Menurutnya, keberanian untuk bersuara tetap penting, tetapi harus dibarengi dengan kecerdasan dalam berpartisipasi. “Kalau di rumah tidak nyaman, kita protes ke orang tua. Kalau di negara ini tidak nyaman, ya pemerintah itu orang tua kita. Komplain saja, tapi dengan cara yang cerdas,” tutup Buzzer.

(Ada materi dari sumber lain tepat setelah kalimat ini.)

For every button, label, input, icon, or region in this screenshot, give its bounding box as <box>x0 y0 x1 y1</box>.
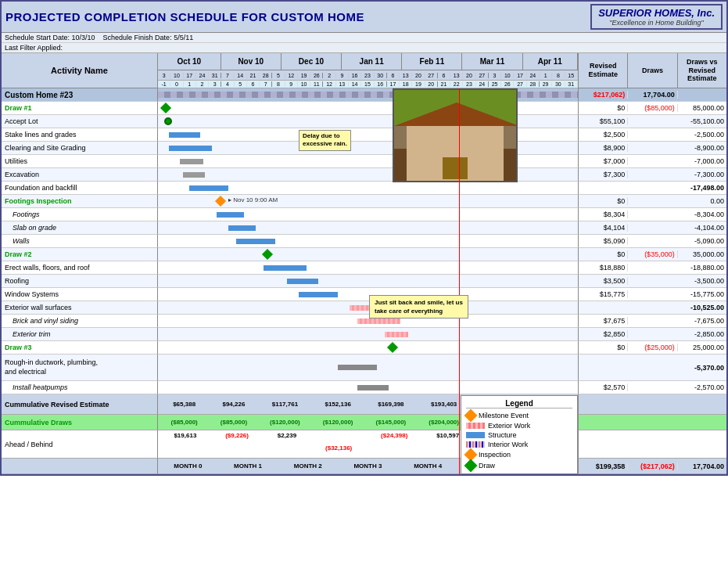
legend-milestone: Milestone Event <box>466 411 572 420</box>
right-dvs-11: -5,090.00 <box>678 237 726 245</box>
activity-row-10: Slab on grade <box>2 221 158 235</box>
month-oct: Oct 10 <box>158 53 221 70</box>
right-rev-4: $8,900 <box>579 144 628 152</box>
activity-row-7: Foundation and backfill <box>2 182 158 195</box>
right-rev-11: $5,090 <box>579 237 628 245</box>
months-header: Oct 10 Nov 10 Dec 10 Jan 11 Feb 11 Mar 1… <box>158 53 578 70</box>
legend-structure-label: Structure <box>488 431 517 439</box>
right-header-draws-vs: Draws vs Revised Estimate <box>678 53 726 88</box>
activity-row-5: Utilities <box>2 155 158 168</box>
company-name: SUPERIOR HOMES, Inc. <box>598 7 715 19</box>
legend-interior: Interior Work <box>466 441 572 448</box>
right-header-draws: Draws <box>628 53 677 88</box>
bar-clearing <box>169 146 212 151</box>
right-row-9: $8,304 -8,304.00 <box>578 208 726 221</box>
bar-found <box>189 185 228 191</box>
right-bt-draws: ($217,062) <box>628 462 677 470</box>
bm-4: MONTH 4 <box>414 462 442 470</box>
month-feb: Feb 11 <box>402 53 462 70</box>
ah-val-2: $10,597 <box>436 432 459 439</box>
right-dvs-7: -17,498.00 <box>678 184 726 192</box>
right-rev-2: $55,100 <box>579 117 628 125</box>
activity-col: Activity Name Custom Home #23 Draw #1 Ac… <box>2 53 158 474</box>
right-row-21: $2,570 -2,570.00 <box>578 381 726 394</box>
header-title: PROJECTED COMPLETION SCHEDULE FOR CUSTOM… <box>5 10 364 23</box>
right-rev-17: $7,675 <box>579 317 628 325</box>
activity-row-12: Draw #2 <box>2 248 158 261</box>
right-rev-14: $3,500 <box>579 277 628 285</box>
draw-val-3: ($120,000) <box>323 419 353 426</box>
activity-row-3: Stake lines and grades <box>2 128 158 142</box>
cum-val-1: $94,226 <box>222 401 245 408</box>
activity-row-21: Install heatpumps <box>2 381 158 394</box>
right-dvs-20: -5,370.00 <box>678 364 726 372</box>
cum-val-2: $117,761 <box>272 401 298 408</box>
bar-heat <box>357 385 389 390</box>
right-dvs-17: -7,675.00 <box>678 317 726 325</box>
bar-rough <box>338 365 377 370</box>
right-dvs-19: 25,000.00 <box>678 344 726 351</box>
right-dvs-5: -7,000.00 <box>678 157 726 165</box>
draw-val-0: ($85,000) <box>171 419 198 426</box>
right-row-5: $7,000 -7,000.00 <box>578 155 726 168</box>
activity-row-9: Footings <box>2 208 158 221</box>
right-bt-rev: $199,358 <box>579 462 628 470</box>
activity-row-17: Brick and vinyl siding <box>2 315 158 328</box>
gantt-row-12 <box>158 248 578 261</box>
bar-erect <box>264 265 307 271</box>
draw-val-1: ($85,000) <box>221 419 247 426</box>
diamond-inspection <box>215 196 226 207</box>
activity-row-0: Custom Home #23 <box>2 88 158 102</box>
activity-cumulative: Cummulative Revised Estimate <box>2 394 158 415</box>
diamond-draw3 <box>387 342 398 353</box>
right-dvs-16: -10,525.00 <box>678 304 726 311</box>
gantt-row-21 <box>158 381 578 394</box>
legend-structure: Structure <box>466 431 572 439</box>
right-bottom: $199,358 ($217,062) 17,704.00 <box>578 459 726 474</box>
legend-interior-swatch <box>466 441 485 448</box>
legend-structure-swatch <box>466 432 485 438</box>
right-row-14: $3,500 -3,500.00 <box>578 275 726 288</box>
right-dvs-1: 85,000.00 <box>678 104 726 112</box>
right-dvs-15: -15,775.00 <box>678 290 726 298</box>
activity-bottom <box>2 459 158 474</box>
gantt-row-10 <box>158 221 578 235</box>
diamond-draw2 <box>262 249 273 260</box>
bar-windows <box>299 292 338 297</box>
legend-exterior-label: Exterior Work <box>488 422 530 430</box>
right-dvs-21: -2,570.00 <box>678 383 726 391</box>
gantt-row-8: ▸ Nov 10 9:00 AM <box>158 195 578 208</box>
right-dvs-13: -18,880.00 <box>678 264 726 272</box>
right-row-7: -17,498.00 <box>578 182 726 195</box>
right-dvs-12: 35,000.00 <box>678 250 726 258</box>
right-panel: Revised Estimate Draws Draws vs Revised … <box>578 53 726 474</box>
legend-box: Legend Milestone Event Exterior Work Str… <box>461 395 578 474</box>
gantt-row-9 <box>158 208 578 221</box>
right-row-13: $18,880 -18,880.00 <box>578 261 726 275</box>
legend-draw: Draw <box>466 461 572 470</box>
bm-0: MONTH 0 <box>174 462 202 470</box>
main-container: PROJECTED COMPLETION SCHEDULE FOR CUSTOM… <box>0 0 728 476</box>
right-row-15: $15,775 -15,775.00 <box>578 288 726 301</box>
right-rev-5: $7,000 <box>579 157 628 165</box>
right-row-6: $7,300 -7,300.00 <box>578 168 726 182</box>
activity-row-15: Window Systems <box>2 288 158 301</box>
month-apr: Apr 11 <box>523 53 578 70</box>
activity-row-20: Rough-in ductwork, plumbing,and electric… <box>2 354 158 381</box>
bar-brick <box>357 318 400 324</box>
gantt-row-20 <box>158 354 578 381</box>
right-row-20: -5,370.00 <box>578 354 726 381</box>
legend-milestone-label: Milestone Event <box>479 412 529 419</box>
company-tagline: "Excellence in Home Building" <box>598 19 715 27</box>
bar-stake <box>169 132 200 138</box>
bm-3: MONTH 3 <box>353 462 382 470</box>
gantt-row-17 <box>158 315 578 328</box>
right-row-0: $217,062) 17,704.00 <box>578 88 726 102</box>
right-dvs-3: -2,500.00 <box>678 131 726 139</box>
right-dvs-9: -8,304.00 <box>678 211 726 218</box>
right-dvs-2: -55,100.00 <box>678 117 726 125</box>
legend-milestone-icon <box>464 409 478 423</box>
sub-header: Schedule Start Date: 10/3/10 Schedule Fi… <box>2 33 726 43</box>
month-dec: Dec 10 <box>282 53 342 70</box>
right-rev-10: $4,104 <box>579 224 628 232</box>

DPRemaja: Parlemen Versi Remaja untuk Melatih Keberanian Politik

Menutup kegiatan, Manik Marganamahendra kembali menegaskan bahwa Dewan Perwakilan Remaja (DPRemaja) bukan sekadar program advokasi, melainkan ruang pembelajaran kebijakan publik bagi anak muda. Program ini melibatkan peserta dari tiga kota: Jakarta, Semarang, dan Lombok Utara, untuk mengikuti pelatihan advokasi, simulasi parlemen, hingga reses lokal selama setahun penuh. “Kami ingin orang muda sadar bahwa politik bukan milik segelintir elite. Kalau ruangnya tidak terbuka, ya kita bangun sendiri. DPRemaja jadi ruang kecil untuk melatih keberanian itu — keberanian untuk bicara, mendengar, dan membuat perubahan nyata,” tutup Manik.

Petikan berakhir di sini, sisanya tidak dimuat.